Ainu ist eine bedrohtesten Sprachen der Welt, hier die mehrsprachige Aufschrift auf einem Feuerlöscher neben Englisch und Japanisch auch in der Sprache der Ainu.
picture alliance / ASSOCIATED PRESS | Noriaki Sasaki

Gefährdete Sprachen
Start des digitalen Humboldt-Sprachenarchivs

Zur Rettung bedrohten kulturellen Erbes: In Berlin entsteht ein Zentrum für die Dokumentation von Sprachen, die vom Aussterben bedroht sind.

08.09.2021

Berlin hat nun ein Zentrum für die Dokumentation bedrohter Sprachen: Das Endangered Languages Documentation Programme (ELDP) und sein digitales Archiv (Endangered Languages Archive, ELAR) sind von der School of Oriental and African Studies (SOAS) der Universität London an die Berlin-Brandenburgische Akademie der Wissenschaften übergesiedelt. Dort bilden sie die Grundlage für das entstehende Humboldt-Sprachenarchiv.
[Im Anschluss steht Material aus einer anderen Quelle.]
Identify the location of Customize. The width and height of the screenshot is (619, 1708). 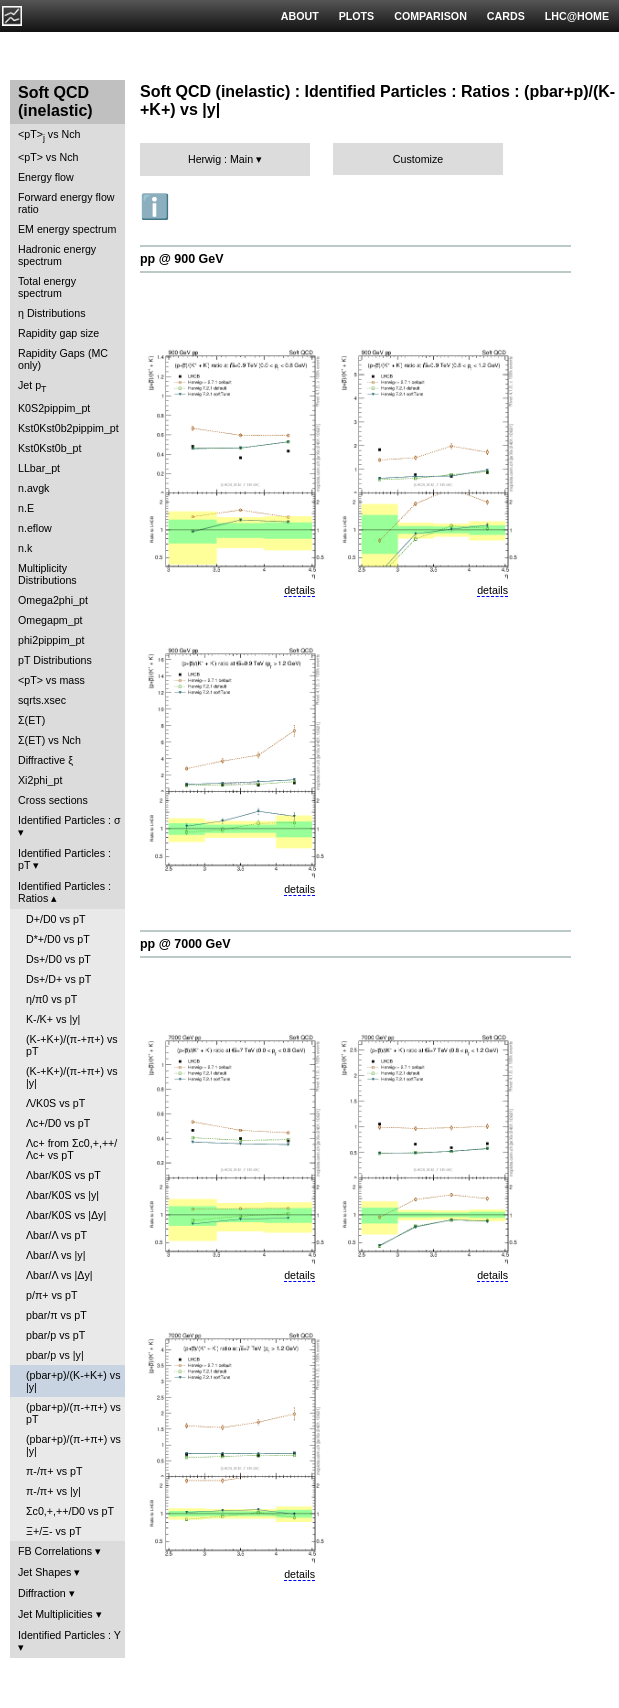
(418, 159).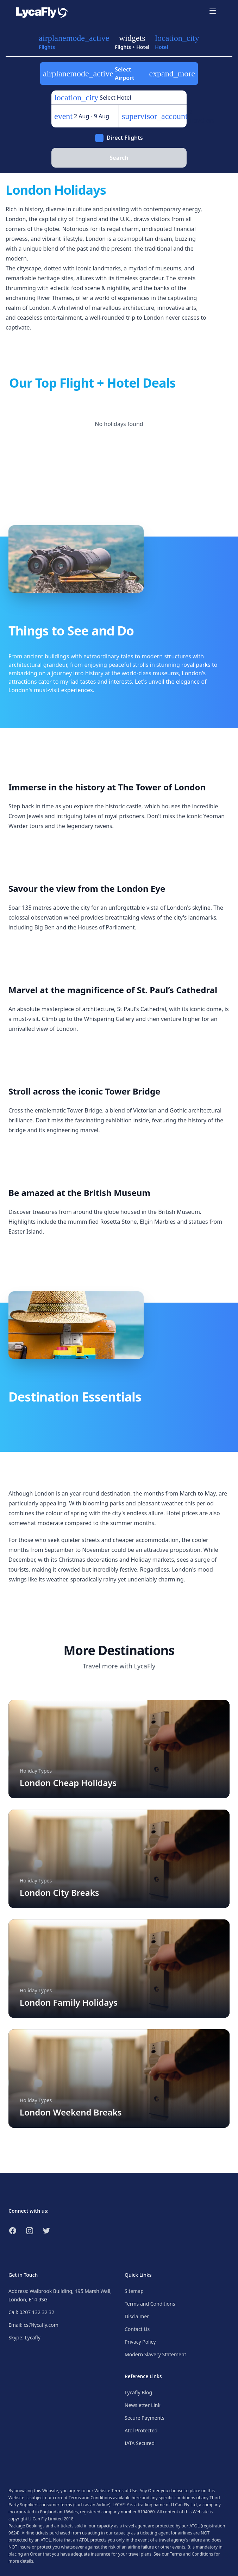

Die Berlin-Brandenburgische Akademie der Wissenschaften feierte am Mittwoch den Umzug von ELDP und ELAR nach Berlin, den Auftakt des Zentrums für die Dokumentation bedrohter Sprachen und die Grundsteinlegung für das digitale Humboldt-Sprachenarchiv mit einem Festakt. Kulturstaatsministerin Monika Grütters kommentiert: "Das digitale Humboldt-Sprachenarchiv trägt zur Rettung dieses gefährdeten Erbes und zur Verständigung bei, indem es den Forscherinnen und Forschern, aber auch den Angehörigen der verschiedenen Kulturen eine Stimme gibt."

Die Arcadia-Stiftung fördert das Zentrum für die Dokumentation bedrohter Sprachen in Berlin in den nächsten zehn Jahren mit 21 Millionen Euro. Das Humboldt-Sprachenarchiv wird außerdem für drei Jahre mit 600.000 Euro aus Mitteln der Beauftragten der Bundesregierung für Kultur und Medien gefördert.

Die Situation bedrohter Sprachen

Aktuell werden etwa 6.500 Sprachen weltweit gesprochen, die Hälfte von ihnen wird es bis zum Ende dieses Jahrhunderts nicht mehr geben, wie ELDP auf seiner Internetpräsenz beschreibt. In vielen Teilen der Welt erzeuge die Globalisierung wirtschaftliche, politische und soziale Faktoren, die Menschen dazu zwingen, ihre traditionellen Lebensweisen aufzugeben, neue Einkunftsquellen zu suchen und in die Städte zu ziehen. Dies führe oft dazu, dass die Menschen aufhörten, ihre traditionellen Sprachen zu sprechen und zugunsten des sozialen und wirtschaftlichen Aufstiegs ihrer Kinder dominantere Sprachen zu sprechen. Während diese Entwicklungen ein stetes Phänomen in der Menschheitsgeschichte seien, haben sie laut ELDP doch im letzten Jahrhundert deutlich an Geschwindigkeit gewonnen.

Jede Sprache drücke ein einzigartiges Wissen aus, die Perspektive der Sprechergemeinschaft. Viele Sprachen seien noch nie beschrieben oder aufgenommen worden, so dass mit ihrem Aussterben die sprachliche Vielfalt der Menschheit spurlos verschwände. ELDP unterstütze daher die Dokumentation von bedrohten Sprachen und fördere Feldforschung zu ihnen mit 30-40 weltweiten Dokumentationsstipendien. Mit ELAR sind die dokumentarischen Sammlungen frei zugänglich: ELAR ist ein digitales Repositorium, das bedrohte Sprachen in einer multimedialen Formaten für künftige Generationen bewahrt. Die Aufnahmen enthalten Alltagsgespräche, aber auch Erklärungen, wie man Fischfallen oder Boote baut, oder etwa wie das Stammessystem funktioniert.